▶ _TASK STATEMENT_:
For each line of the data below, copy it if it holds the word "right".

▶ _TASK INPUT_:
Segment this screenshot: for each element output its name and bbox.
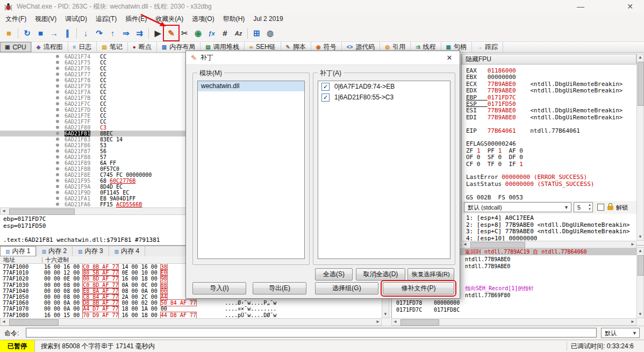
scroll-right-arrow-icon[interactable]: ► — [631, 319, 635, 325]
calling-convention-dropdown[interactable]: 默认 (stdcall) ▼ — [464, 202, 571, 212]
scroll-left-arrow-icon[interactable]: ◄ — [2, 208, 6, 214]
windows-icon[interactable]: ⊞ — [250, 26, 263, 40]
breakpoint-dot[interactable] — [56, 114, 59, 117]
scroll-down-arrow-icon[interactable]: ▼ — [638, 234, 642, 240]
dump-row[interactable]: 77AF107000 00 0A 00 A4 D7 AF 77 18 00 1A… — [0, 306, 382, 312]
patch-list-item[interactable]: ✓1|6AD21F80:55->C3 — [318, 92, 450, 103]
close-button[interactable]: ✕ — [620, 2, 640, 11]
dump-h-scrollbar[interactable]: ◄► — [0, 318, 382, 326]
skip-icon[interactable]: ⇉ — [133, 26, 146, 40]
tab-log[interactable]: ≡日志 — [68, 42, 97, 52]
scroll-up-arrow-icon[interactable]: ▲ — [638, 54, 642, 61]
register-row[interactable]: GS 002B FS 0053 — [466, 195, 523, 201]
scroll-up-arrow-icon[interactable]: ▲ — [638, 248, 642, 254]
export-button[interactable]: 导出(E) — [253, 282, 306, 294]
dump-row[interactable]: 77AF106000 00 0A 00 D8 8B AF 77 00 00 02… — [0, 300, 382, 306]
register-row[interactable]: LastError 00000000 (ERROR_SUCCESS) — [466, 174, 587, 181]
register-row[interactable]: OF 0 SF 0 DF 0 — [466, 154, 523, 161]
minimize-button[interactable]: — — [571, 2, 590, 11]
hash-icon[interactable]: # — [218, 26, 232, 40]
register-row[interactable]: EIP 77B64061 ntdll.77B64061 — [466, 128, 580, 134]
step-over-icon[interactable]: ↷ — [92, 26, 106, 40]
breakpoint-dot[interactable] — [56, 149, 59, 153]
register-row[interactable]: LastStatus 00000000 (STATUS_SUCCESS) — [466, 181, 594, 188]
register-row[interactable]: EBP 0171FD7C — [466, 95, 530, 101]
breakpoint-dot[interactable] — [56, 138, 59, 141]
patch-list-item[interactable]: ✓0|6A7F1AD9:74->EB — [318, 81, 450, 92]
register-row[interactable]: EAX 01186000 — [466, 68, 530, 74]
breakpoint-dot[interactable] — [56, 73, 59, 76]
mem-tab-3[interactable]: ▥内存 3 — [73, 246, 109, 256]
breakpoint-dot[interactable] — [56, 126, 59, 129]
fx-icon[interactable]: ƒx — [205, 26, 218, 40]
open-file-icon[interactable]: ■ — [2, 26, 16, 40]
breakpoint-dot[interactable] — [56, 143, 59, 147]
mem-tab-2[interactable]: ▥内存 2 — [37, 246, 73, 256]
registers-pane[interactable]: 隐藏FPU EAX 01186000 EBX 00000000 ECX 77B9… — [461, 54, 636, 201]
scrollbar-thumb[interactable] — [9, 209, 75, 215]
register-row[interactable]: ESI 77B9ABE0 <ntdll.DbgUiRemoteBreakin> — [466, 107, 622, 114]
register-row[interactable]: EBX 00000000 — [466, 74, 530, 81]
menu-item-view[interactable]: 视图(V) — [31, 13, 61, 25]
memory-map-icon[interactable]: ◉ — [191, 26, 205, 40]
breakpoint-dot[interactable] — [56, 96, 59, 99]
register-row[interactable]: ESP 0171FD50 — [466, 101, 530, 107]
breakpoint-dot[interactable] — [56, 173, 59, 176]
breakpoint-dot[interactable] — [56, 167, 59, 170]
tab-graph[interactable]: ◆流程图 — [32, 42, 68, 52]
register-row[interactable]: EFLAGS00000246 — [466, 141, 530, 147]
breakpoint-dot[interactable] — [56, 132, 59, 135]
scrollbar-thumb[interactable] — [9, 319, 59, 326]
run-icon[interactable]: → — [47, 26, 61, 40]
tab-notes[interactable]: ▤笔记 — [97, 42, 127, 52]
scroll-down-arrow-icon[interactable]: ▼ — [638, 311, 642, 318]
scrollbar-thumb[interactable] — [638, 255, 644, 276]
menu-item-help[interactable]: 帮助(H) — [219, 13, 249, 25]
dump-row[interactable]: 77AF108016 00 15 00 70 D9 AF 77 16 00 18… — [0, 312, 382, 318]
settings-icon[interactable]: ◍ — [263, 26, 277, 40]
breakpoint-dot[interactable] — [56, 197, 59, 200]
register-row[interactable]: ZF 1 PF 1 AF 0 — [466, 148, 523, 154]
breakpoint-dot[interactable] — [56, 203, 59, 206]
argument-count-stepper[interactable]: 5 ▲▼ — [574, 202, 593, 212]
menu-item-favourites[interactable]: 收藏夹(A) — [151, 13, 188, 25]
dialog-close-icon[interactable]: ✕ — [439, 51, 460, 65]
menu-item-build-date[interactable]: Jul 2 2019 — [249, 13, 287, 24]
breakpoint-dot[interactable] — [56, 90, 59, 94]
command-profile-dropdown[interactable]: 默认 ▼ — [601, 328, 640, 338]
scroll-left-arrow-icon[interactable]: ◄ — [393, 319, 397, 325]
menu-item-file[interactable]: 文件(F) — [1, 13, 31, 25]
az-icon[interactable]: Az — [232, 26, 245, 40]
breakpoint-dot[interactable] — [56, 55, 59, 58]
register-row[interactable]: EDX 77B9ABE0 <ntdll.DbgUiRemoteBreakin> — [466, 88, 622, 94]
register-row[interactable]: CF 0 TF 0 IF 1 — [466, 161, 523, 168]
stack-row[interactable]: 0171FD7C0171FD8C — [392, 306, 636, 313]
import-button[interactable]: 导入(I) — [192, 282, 246, 294]
menu-item-plugins[interactable]: 插件(E) — [121, 13, 151, 25]
breakpoint-dot[interactable] — [56, 102, 59, 105]
patch-icon[interactable]: ✎ — [164, 26, 178, 40]
menu-item-trace[interactable]: 追踪(T) — [91, 13, 121, 25]
pick-groups-button[interactable]: 选择组(G) — [315, 282, 378, 294]
scroll-left-arrow-icon[interactable]: ◄ — [463, 241, 467, 248]
menu-item-debug[interactable]: 调试(D) — [61, 13, 91, 25]
tab-breakpoints[interactable]: ●断点 — [128, 42, 157, 52]
breakpoint-dot[interactable] — [56, 84, 59, 88]
patch-checkbox[interactable]: ✓ — [321, 83, 330, 91]
command-input[interactable] — [26, 328, 597, 337]
scrollbar-thumb[interactable] — [638, 62, 644, 106]
step-out-icon[interactable]: ↑ — [106, 26, 119, 40]
scrollbar-thumb[interactable] — [400, 319, 439, 326]
register-row[interactable]: EDI 77B9ABE0 <ntdll.DbgUiRemoteBreakin> — [466, 114, 622, 121]
snippets-icon[interactable]: ✂ — [178, 26, 191, 40]
tab-cpu[interactable]: ▣CPU — [0, 42, 32, 52]
animate-icon[interactable]: ▶ — [151, 26, 164, 40]
stop-icon[interactable]: ■ — [34, 26, 47, 40]
tab-trace[interactable]: →跟踪 — [472, 42, 503, 52]
breakpoint-dot[interactable] — [56, 61, 59, 64]
stepper-arrows-icon[interactable]: ▲▼ — [588, 203, 591, 211]
scroll-right-arrow-icon[interactable]: ► — [631, 241, 635, 248]
hide-fpu-button[interactable]: 隐藏FPU — [462, 54, 636, 64]
breakpoint-dot[interactable] — [56, 120, 59, 123]
breakpoint-dot[interactable] — [56, 67, 59, 70]
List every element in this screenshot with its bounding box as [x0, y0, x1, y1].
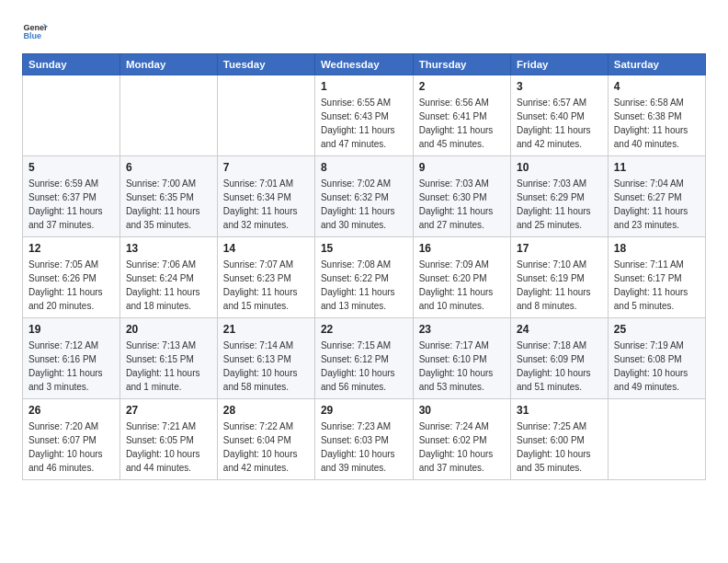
calendar-week-row: 26Sunrise: 7:20 AM Sunset: 6:07 PM Dayli…	[23, 399, 706, 480]
calendar-week-row: 1Sunrise: 6:55 AM Sunset: 6:43 PM Daylig…	[23, 75, 706, 156]
calendar-table: SundayMondayTuesdayWednesdayThursdayFrid…	[22, 53, 706, 480]
calendar-cell: 30Sunrise: 7:24 AM Sunset: 6:02 PM Dayli…	[413, 399, 510, 480]
day-info: Sunrise: 6:57 AM Sunset: 6:40 PM Dayligh…	[517, 96, 602, 151]
day-info: Sunrise: 7:05 AM Sunset: 6:26 PM Dayligh…	[28, 258, 114, 313]
day-number: 26	[28, 404, 114, 417]
column-header-wednesday: Wednesday	[314, 54, 413, 75]
day-info: Sunrise: 7:06 AM Sunset: 6:24 PM Dayligh…	[126, 258, 211, 313]
calendar-cell: 6Sunrise: 7:00 AM Sunset: 6:35 PM Daylig…	[119, 156, 217, 237]
day-number: 11	[614, 161, 700, 174]
column-header-saturday: Saturday	[608, 54, 705, 75]
day-info: Sunrise: 7:17 AM Sunset: 6:10 PM Dayligh…	[419, 339, 505, 394]
day-info: Sunrise: 7:10 AM Sunset: 6:19 PM Dayligh…	[517, 258, 602, 313]
calendar-cell: 14Sunrise: 7:07 AM Sunset: 6:23 PM Dayli…	[217, 237, 314, 318]
day-info: Sunrise: 7:18 AM Sunset: 6:09 PM Dayligh…	[517, 339, 602, 394]
day-info: Sunrise: 7:24 AM Sunset: 6:02 PM Dayligh…	[419, 419, 505, 475]
day-info: Sunrise: 7:15 AM Sunset: 6:12 PM Dayligh…	[321, 339, 407, 394]
column-header-sunday: Sunday	[23, 54, 120, 75]
calendar-cell: 13Sunrise: 7:06 AM Sunset: 6:24 PM Dayli…	[119, 237, 217, 318]
day-info: Sunrise: 7:07 AM Sunset: 6:23 PM Dayligh…	[223, 258, 309, 313]
day-number: 16	[419, 242, 505, 255]
svg-text:Blue: Blue	[23, 31, 41, 40]
day-number: 27	[126, 404, 211, 417]
calendar-header-row: SundayMondayTuesdayWednesdayThursdayFrid…	[23, 54, 706, 75]
calendar-cell: 27Sunrise: 7:21 AM Sunset: 6:05 PM Dayli…	[119, 399, 217, 480]
calendar-cell: 17Sunrise: 7:10 AM Sunset: 6:19 PM Dayli…	[510, 237, 608, 318]
day-number: 9	[419, 161, 505, 174]
day-number: 1	[321, 80, 407, 93]
day-info: Sunrise: 7:22 AM Sunset: 6:04 PM Dayligh…	[223, 419, 309, 475]
day-info: Sunrise: 6:56 AM Sunset: 6:41 PM Dayligh…	[419, 96, 505, 151]
day-info: Sunrise: 7:08 AM Sunset: 6:22 PM Dayligh…	[321, 258, 407, 313]
day-info: Sunrise: 7:04 AM Sunset: 6:27 PM Dayligh…	[614, 177, 700, 232]
day-info: Sunrise: 6:59 AM Sunset: 6:37 PM Dayligh…	[28, 177, 114, 232]
calendar-cell	[119, 75, 217, 156]
day-info: Sunrise: 7:01 AM Sunset: 6:34 PM Dayligh…	[223, 177, 309, 232]
day-number: 2	[419, 80, 505, 93]
calendar-cell: 10Sunrise: 7:03 AM Sunset: 6:29 PM Dayli…	[510, 156, 608, 237]
calendar-cell: 23Sunrise: 7:17 AM Sunset: 6:10 PM Dayli…	[413, 318, 510, 399]
day-number: 20	[126, 323, 211, 336]
calendar-cell: 31Sunrise: 7:25 AM Sunset: 6:00 PM Dayli…	[510, 399, 608, 480]
day-info: Sunrise: 7:25 AM Sunset: 6:00 PM Dayligh…	[517, 419, 602, 475]
day-number: 31	[517, 404, 602, 417]
day-info: Sunrise: 7:21 AM Sunset: 6:05 PM Dayligh…	[126, 419, 211, 475]
day-number: 19	[28, 323, 114, 336]
calendar-cell: 18Sunrise: 7:11 AM Sunset: 6:17 PM Dayli…	[608, 237, 705, 318]
day-number: 30	[419, 404, 505, 417]
calendar-cell: 7Sunrise: 7:01 AM Sunset: 6:34 PM Daylig…	[217, 156, 314, 237]
day-number: 23	[419, 323, 505, 336]
day-info: Sunrise: 7:20 AM Sunset: 6:07 PM Dayligh…	[28, 419, 114, 475]
day-info: Sunrise: 7:19 AM Sunset: 6:08 PM Dayligh…	[614, 339, 700, 394]
day-number: 10	[517, 161, 602, 174]
day-number: 14	[223, 242, 309, 255]
calendar-cell: 11Sunrise: 7:04 AM Sunset: 6:27 PM Dayli…	[608, 156, 705, 237]
calendar-cell	[217, 75, 314, 156]
day-number: 4	[614, 80, 700, 93]
day-number: 25	[614, 323, 700, 336]
calendar-cell: 24Sunrise: 7:18 AM Sunset: 6:09 PM Dayli…	[510, 318, 608, 399]
calendar-cell: 20Sunrise: 7:13 AM Sunset: 6:15 PM Dayli…	[119, 318, 217, 399]
day-info: Sunrise: 7:03 AM Sunset: 6:29 PM Dayligh…	[517, 177, 602, 232]
day-number: 6	[126, 161, 211, 174]
calendar-cell: 25Sunrise: 7:19 AM Sunset: 6:08 PM Dayli…	[608, 318, 705, 399]
day-info: Sunrise: 6:55 AM Sunset: 6:43 PM Dayligh…	[321, 96, 407, 151]
day-info: Sunrise: 7:13 AM Sunset: 6:15 PM Dayligh…	[126, 339, 211, 394]
calendar-cell: 4Sunrise: 6:58 AM Sunset: 6:38 PM Daylig…	[608, 75, 705, 156]
day-number: 12	[28, 242, 114, 255]
day-number: 5	[28, 161, 114, 174]
calendar-cell: 22Sunrise: 7:15 AM Sunset: 6:12 PM Dayli…	[314, 318, 413, 399]
day-info: Sunrise: 6:58 AM Sunset: 6:38 PM Dayligh…	[614, 96, 700, 151]
calendar-cell: 15Sunrise: 7:08 AM Sunset: 6:22 PM Dayli…	[314, 237, 413, 318]
day-info: Sunrise: 7:23 AM Sunset: 6:03 PM Dayligh…	[321, 419, 407, 475]
calendar-cell: 26Sunrise: 7:20 AM Sunset: 6:07 PM Dayli…	[23, 399, 120, 480]
calendar-cell: 28Sunrise: 7:22 AM Sunset: 6:04 PM Dayli…	[217, 399, 314, 480]
column-header-monday: Monday	[119, 54, 217, 75]
day-info: Sunrise: 7:14 AM Sunset: 6:13 PM Dayligh…	[223, 339, 309, 394]
svg-text:General: General	[23, 23, 48, 32]
calendar-cell: 1Sunrise: 6:55 AM Sunset: 6:43 PM Daylig…	[314, 75, 413, 156]
day-number: 24	[517, 323, 602, 336]
calendar-week-row: 5Sunrise: 6:59 AM Sunset: 6:37 PM Daylig…	[23, 156, 706, 237]
page-header: General Blue	[22, 18, 706, 44]
day-info: Sunrise: 7:09 AM Sunset: 6:20 PM Dayligh…	[419, 258, 505, 313]
calendar-cell: 16Sunrise: 7:09 AM Sunset: 6:20 PM Dayli…	[413, 237, 510, 318]
logo: General Blue	[22, 18, 51, 44]
day-number: 17	[517, 242, 602, 255]
calendar-cell: 19Sunrise: 7:12 AM Sunset: 6:16 PM Dayli…	[23, 318, 120, 399]
calendar-cell: 9Sunrise: 7:03 AM Sunset: 6:30 PM Daylig…	[413, 156, 510, 237]
column-header-friday: Friday	[510, 54, 608, 75]
calendar-cell: 3Sunrise: 6:57 AM Sunset: 6:40 PM Daylig…	[510, 75, 608, 156]
calendar-cell: 12Sunrise: 7:05 AM Sunset: 6:26 PM Dayli…	[23, 237, 120, 318]
day-number: 8	[321, 161, 407, 174]
calendar-cell	[608, 399, 705, 480]
calendar-week-row: 12Sunrise: 7:05 AM Sunset: 6:26 PM Dayli…	[23, 237, 706, 318]
calendar-cell: 2Sunrise: 6:56 AM Sunset: 6:41 PM Daylig…	[413, 75, 510, 156]
day-number: 3	[517, 80, 602, 93]
day-number: 21	[223, 323, 309, 336]
day-number: 28	[223, 404, 309, 417]
day-number: 15	[321, 242, 407, 255]
column-header-thursday: Thursday	[413, 54, 510, 75]
day-number: 13	[126, 242, 211, 255]
day-info: Sunrise: 7:00 AM Sunset: 6:35 PM Dayligh…	[126, 177, 211, 232]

▶ _OUTPUT_:
scroll-right-arrow-icon[interactable]: ► — [631, 319, 635, 325]
scroll-right-arrow-icon[interactable]: ► — [631, 241, 635, 248]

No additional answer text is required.